The politics here are interesting too. Righties will exult if SCOTUS ends up smashing Obama’s greatest “achievement” by agreeing with the DOJ that repealing the mandate penalty tore the heart out of the law. But lefties may be okay with that too. It hands them a talking point they crave to explain rising ObamaCare premiums: Republicans are to blame.
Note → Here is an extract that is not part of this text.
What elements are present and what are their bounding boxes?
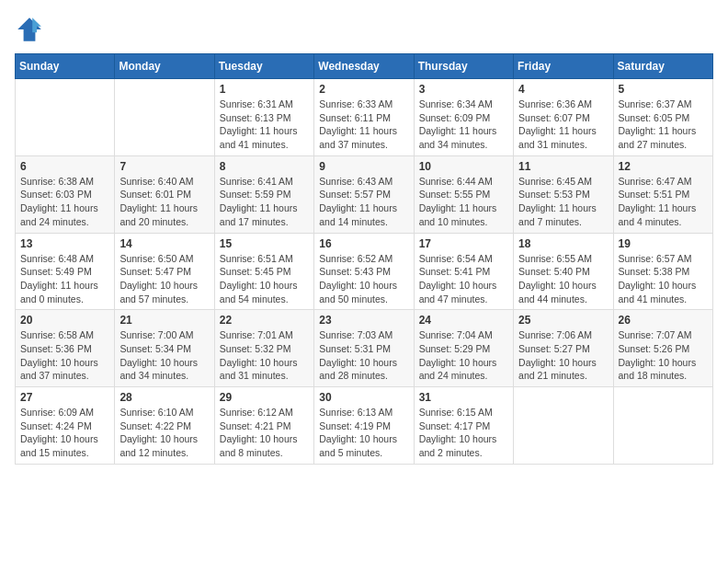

The part of the law requiring coverage for preexisting conditions is its most popular feature; if Dems can draw a straight line between that feature going away and the DOJ-enabled red-state initiative in court, they think they’ll clean up this fall or in 2020. A loss in court for ObamaCare thus wouldn’t be a total loss for Dems, especially if they end up in charge of the House next year and have a seat at the table. Pelosi’s already chattering about “Medicare for all,” never mind that we can’t even afford Medicare for some. If the courts give America a clean-ish slate on health-care reform, that may not go the way we’re hoping. Although, given the Dems’ drift leftward, they’re headed towards something more statist than O-Care whether the courts blow up the law or not. Might as well get on with it.